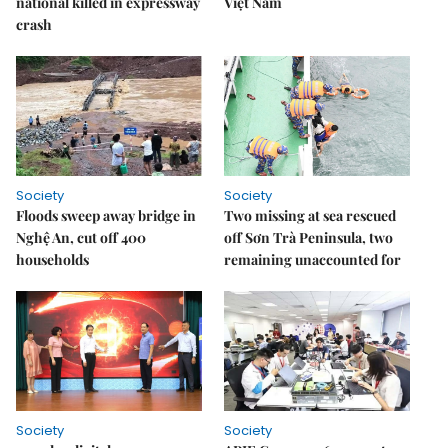
national killed in expressway
Việt Nam
crash
Society
Society
Floods sweep away bridge in
Two missing at sea rescued
Nghệ An, cut off 400
off Sơn Trà Peninsula, two
households
remaining unaccounted for
Society
Society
--- --- ---
* Task objective: Copy exactly the line containing "off Sơn Trà Peninsula, two" and each line after it through the end of the records above.

* Exercise output:
off Sơn Trà Peninsula, two
households
remaining unaccounted for
Society
Society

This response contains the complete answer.